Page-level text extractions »
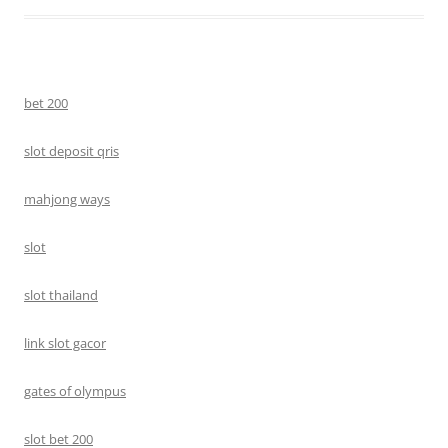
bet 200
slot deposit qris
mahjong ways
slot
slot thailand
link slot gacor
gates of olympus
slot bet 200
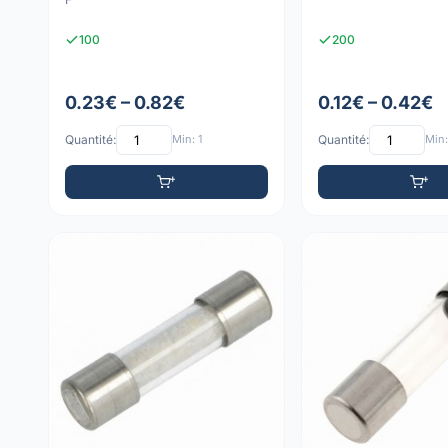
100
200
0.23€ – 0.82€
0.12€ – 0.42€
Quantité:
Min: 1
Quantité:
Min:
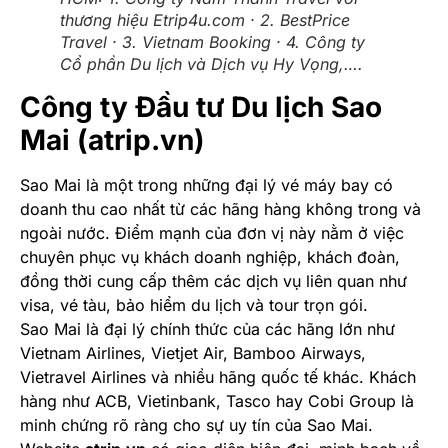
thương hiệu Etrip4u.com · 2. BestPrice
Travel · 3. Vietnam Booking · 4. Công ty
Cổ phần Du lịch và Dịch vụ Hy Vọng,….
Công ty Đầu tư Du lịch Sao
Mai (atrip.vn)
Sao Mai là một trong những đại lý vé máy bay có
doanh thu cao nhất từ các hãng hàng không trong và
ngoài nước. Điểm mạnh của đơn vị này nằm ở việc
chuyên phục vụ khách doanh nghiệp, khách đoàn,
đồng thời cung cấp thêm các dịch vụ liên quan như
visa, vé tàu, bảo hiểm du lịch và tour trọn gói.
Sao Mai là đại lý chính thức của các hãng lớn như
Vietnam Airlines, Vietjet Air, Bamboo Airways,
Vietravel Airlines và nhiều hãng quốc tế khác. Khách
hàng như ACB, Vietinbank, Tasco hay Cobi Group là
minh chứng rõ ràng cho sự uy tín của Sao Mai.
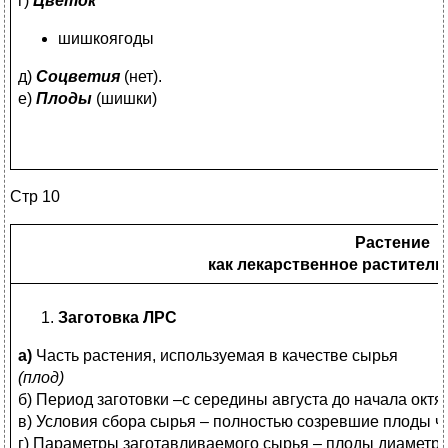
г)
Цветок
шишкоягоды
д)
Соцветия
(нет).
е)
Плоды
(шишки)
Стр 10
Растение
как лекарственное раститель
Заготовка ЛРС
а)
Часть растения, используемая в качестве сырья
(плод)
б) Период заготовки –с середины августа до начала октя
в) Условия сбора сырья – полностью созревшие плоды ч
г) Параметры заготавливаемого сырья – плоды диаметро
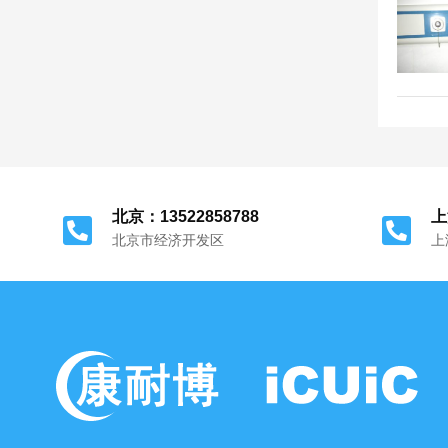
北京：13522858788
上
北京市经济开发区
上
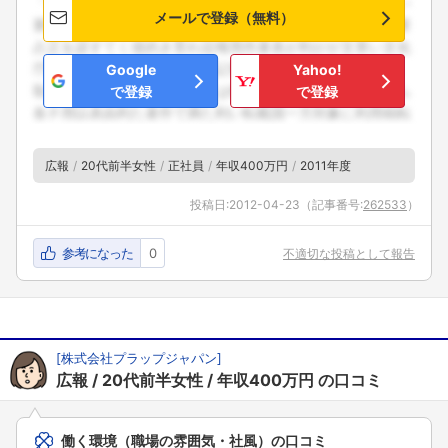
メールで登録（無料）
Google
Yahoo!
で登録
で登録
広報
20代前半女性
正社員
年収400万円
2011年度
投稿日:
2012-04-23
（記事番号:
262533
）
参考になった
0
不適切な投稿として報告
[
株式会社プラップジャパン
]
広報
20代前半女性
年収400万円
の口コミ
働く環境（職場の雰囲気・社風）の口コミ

Aim of the exercise » Find the word "lịch" in the data and show each line that holds it.

Answer for the task »
Cổ phần Du lịch và Dịch vụ Hy Vọng,….
Công ty Đầu tư Du lịch Sao
visa, vé tàu, bảo hiểm du lịch và tour trọn gói.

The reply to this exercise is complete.